現場でお身体を拝見する際、自律神経の緊張度合いが現れやすいポイントがいくつかあります。まずはみぞおちから肋骨の下にかけての硬さです。強いプレッシャーを感じている方は、この部分を軽く押しただけでも強い張りや痛みを感じる傾向があります。

また、手首の脈を診ると、ギターの弦をピンと張ったような硬い脈(弦脈)が触れることが多く、足の親指と人差し指の骨の間にある「太衝(たいしょう)」というツボ周辺にも特有のコリや圧痛が現れやすくなります。

胃腸の痛みを和らげる鍼灸施術の流れと自宅でできる自律神経セルフケア手順

京都や大阪の鍼灸院での修行を含め15年以上の臨床経験を重ねる中で、自律神経からくる胃腸の不調には、全身の緊張をほどく順序が重要であると実感してきました。

施術では、痛む胃周辺だけでなく、手首にある「内関(ないかん)」や足の「足三里(あしさんり)」、背中の緊張を緩めるツボへ鍼やお灸を施します。手足や背部からアプローチすることで、高ぶった交感神経を鎮め、内臓の血流を促していきます。

ご自宅でできるセルフケアとしては、まず「吐く息を意識した深呼吸」が挙げられます。椅子に座り、お腹に手を当てて息を細く長く吐き出すことで、副交感神経を優位に導きます。また、就寝前などにみぞおちやへその周りを手のひらで時計回りに優しくなでる、あるいは蒸しタオルで温めることも胃腸の緊張緩和に役立ちます。

新生活に伴う自律神経の乱れとお腹の不調に関して現場でよくいただくご質問

Q. 病院の検査で胃に異常がないと言われたのにキリキリ痛むのはなぜですか?

A. ストレスによって自律神経が乱れ、胃腸の筋肉や知覚神経が過敏に反応しているためです。器質的な傷や炎症がなくても、神経の過緊張によって胃酸の分泌バランスが崩れたり、痙攣のような動きが起きたりして強い痛みを引き起こすことがあります。

Q. 胃腸がキリキリするときは温めたほうが良いですか?

A. ストレスや緊張からくる鈍い痛みや張り感には、お腹や背中を温めることが適しています。温めることで血行が促され、緊張した筋肉と神経が緩みやすくなります。ただし、ズキズキと激しく熱感を持つような急性の強い痛みがある場合は、無理に温めず安静を保つことが大切です。

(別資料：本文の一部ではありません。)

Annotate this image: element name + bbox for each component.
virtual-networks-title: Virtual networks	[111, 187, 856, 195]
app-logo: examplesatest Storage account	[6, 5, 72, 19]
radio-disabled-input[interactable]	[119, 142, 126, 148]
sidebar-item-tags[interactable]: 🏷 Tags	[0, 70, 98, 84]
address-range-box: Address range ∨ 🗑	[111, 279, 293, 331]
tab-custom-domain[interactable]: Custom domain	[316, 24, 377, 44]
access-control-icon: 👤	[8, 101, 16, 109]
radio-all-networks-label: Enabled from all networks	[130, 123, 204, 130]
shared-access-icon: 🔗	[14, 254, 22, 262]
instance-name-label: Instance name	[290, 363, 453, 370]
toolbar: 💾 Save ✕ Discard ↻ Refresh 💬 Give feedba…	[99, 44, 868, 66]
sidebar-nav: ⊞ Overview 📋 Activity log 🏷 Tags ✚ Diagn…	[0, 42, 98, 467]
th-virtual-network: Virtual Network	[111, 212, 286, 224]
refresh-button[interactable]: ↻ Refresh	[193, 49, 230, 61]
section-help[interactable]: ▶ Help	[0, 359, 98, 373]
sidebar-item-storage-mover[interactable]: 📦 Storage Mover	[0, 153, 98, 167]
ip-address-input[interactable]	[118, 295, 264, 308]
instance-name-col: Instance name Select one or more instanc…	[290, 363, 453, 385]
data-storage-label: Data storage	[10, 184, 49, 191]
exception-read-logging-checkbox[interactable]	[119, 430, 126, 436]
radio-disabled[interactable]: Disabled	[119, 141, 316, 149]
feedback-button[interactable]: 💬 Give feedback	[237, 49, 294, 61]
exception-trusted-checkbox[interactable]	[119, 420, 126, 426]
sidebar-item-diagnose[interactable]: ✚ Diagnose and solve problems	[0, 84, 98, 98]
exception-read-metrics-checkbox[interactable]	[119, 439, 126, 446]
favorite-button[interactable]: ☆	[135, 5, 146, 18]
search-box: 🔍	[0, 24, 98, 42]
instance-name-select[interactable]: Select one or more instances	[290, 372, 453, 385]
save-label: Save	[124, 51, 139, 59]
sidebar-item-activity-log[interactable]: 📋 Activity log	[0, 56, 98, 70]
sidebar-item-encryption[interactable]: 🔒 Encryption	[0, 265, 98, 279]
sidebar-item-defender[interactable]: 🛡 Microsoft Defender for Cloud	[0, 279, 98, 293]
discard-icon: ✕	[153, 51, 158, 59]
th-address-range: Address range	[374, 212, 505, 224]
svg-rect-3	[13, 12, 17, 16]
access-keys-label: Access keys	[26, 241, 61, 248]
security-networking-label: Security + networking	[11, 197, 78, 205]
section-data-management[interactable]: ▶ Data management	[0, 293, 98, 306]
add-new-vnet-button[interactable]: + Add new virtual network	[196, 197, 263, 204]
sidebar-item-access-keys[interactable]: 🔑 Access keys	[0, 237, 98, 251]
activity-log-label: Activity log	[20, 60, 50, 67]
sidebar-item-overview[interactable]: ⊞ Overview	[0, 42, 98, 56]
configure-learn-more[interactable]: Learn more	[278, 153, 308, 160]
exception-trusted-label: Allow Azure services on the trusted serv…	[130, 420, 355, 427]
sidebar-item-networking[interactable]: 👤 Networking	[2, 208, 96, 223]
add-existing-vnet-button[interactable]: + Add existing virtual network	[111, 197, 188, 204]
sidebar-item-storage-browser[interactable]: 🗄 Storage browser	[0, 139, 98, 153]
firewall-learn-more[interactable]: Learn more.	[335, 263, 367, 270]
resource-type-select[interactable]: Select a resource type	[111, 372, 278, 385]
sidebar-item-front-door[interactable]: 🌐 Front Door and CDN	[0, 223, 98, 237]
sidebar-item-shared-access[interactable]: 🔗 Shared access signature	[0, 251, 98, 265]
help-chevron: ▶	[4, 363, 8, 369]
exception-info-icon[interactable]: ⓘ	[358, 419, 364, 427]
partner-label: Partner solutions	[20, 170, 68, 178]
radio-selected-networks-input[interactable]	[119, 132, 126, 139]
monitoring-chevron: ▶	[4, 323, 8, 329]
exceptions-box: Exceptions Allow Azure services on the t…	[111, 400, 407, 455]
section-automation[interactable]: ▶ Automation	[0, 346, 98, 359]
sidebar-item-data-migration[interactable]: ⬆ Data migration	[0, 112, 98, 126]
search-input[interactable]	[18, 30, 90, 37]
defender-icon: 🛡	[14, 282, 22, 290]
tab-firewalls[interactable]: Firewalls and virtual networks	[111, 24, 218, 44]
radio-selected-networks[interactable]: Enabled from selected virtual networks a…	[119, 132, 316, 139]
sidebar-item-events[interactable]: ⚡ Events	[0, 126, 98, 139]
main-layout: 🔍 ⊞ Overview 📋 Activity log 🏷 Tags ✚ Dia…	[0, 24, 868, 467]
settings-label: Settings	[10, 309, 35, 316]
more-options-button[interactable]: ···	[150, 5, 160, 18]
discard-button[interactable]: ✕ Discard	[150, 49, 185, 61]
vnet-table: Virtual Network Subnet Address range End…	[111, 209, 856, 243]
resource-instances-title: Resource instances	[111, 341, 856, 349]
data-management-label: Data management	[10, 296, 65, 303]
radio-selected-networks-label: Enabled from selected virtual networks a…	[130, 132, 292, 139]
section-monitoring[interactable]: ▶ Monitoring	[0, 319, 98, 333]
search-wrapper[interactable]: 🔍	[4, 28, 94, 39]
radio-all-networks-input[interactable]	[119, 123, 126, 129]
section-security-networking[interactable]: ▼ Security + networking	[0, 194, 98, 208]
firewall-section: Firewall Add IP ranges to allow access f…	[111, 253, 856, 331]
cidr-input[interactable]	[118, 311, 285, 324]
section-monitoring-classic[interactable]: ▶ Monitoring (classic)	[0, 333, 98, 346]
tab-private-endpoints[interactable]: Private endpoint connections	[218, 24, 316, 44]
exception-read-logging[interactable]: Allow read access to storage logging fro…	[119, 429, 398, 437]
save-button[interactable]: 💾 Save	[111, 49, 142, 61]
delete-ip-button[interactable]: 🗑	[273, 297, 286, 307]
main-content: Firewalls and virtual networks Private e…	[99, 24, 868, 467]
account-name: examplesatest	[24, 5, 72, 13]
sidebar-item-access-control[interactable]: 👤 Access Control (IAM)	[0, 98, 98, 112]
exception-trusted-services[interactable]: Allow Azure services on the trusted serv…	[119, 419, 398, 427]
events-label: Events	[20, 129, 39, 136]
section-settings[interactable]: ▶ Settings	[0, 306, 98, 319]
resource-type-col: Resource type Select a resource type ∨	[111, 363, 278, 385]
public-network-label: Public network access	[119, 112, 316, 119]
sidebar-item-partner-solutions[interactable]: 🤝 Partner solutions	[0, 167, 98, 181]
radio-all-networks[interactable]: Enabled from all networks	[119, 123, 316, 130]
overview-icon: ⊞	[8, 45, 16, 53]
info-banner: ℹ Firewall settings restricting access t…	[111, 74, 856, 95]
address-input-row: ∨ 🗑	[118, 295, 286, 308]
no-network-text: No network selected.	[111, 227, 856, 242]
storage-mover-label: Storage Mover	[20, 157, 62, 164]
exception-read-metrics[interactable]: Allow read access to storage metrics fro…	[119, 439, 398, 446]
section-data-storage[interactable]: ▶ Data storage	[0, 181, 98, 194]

Q. 新生活の緊張によるお腹の不調はどれくらいで落ち着きますか?

A. 環境への慣れや心身の緊張緩和の度合いによって異なりますが、数週間から数か月ほどで徐々に落ち着いていく方が多いです。無理に我慢を重ねて身体の緊張を固定化させないよう、日頃から意識的に休息を取り、巡りを整えていくことが回復への近道となります。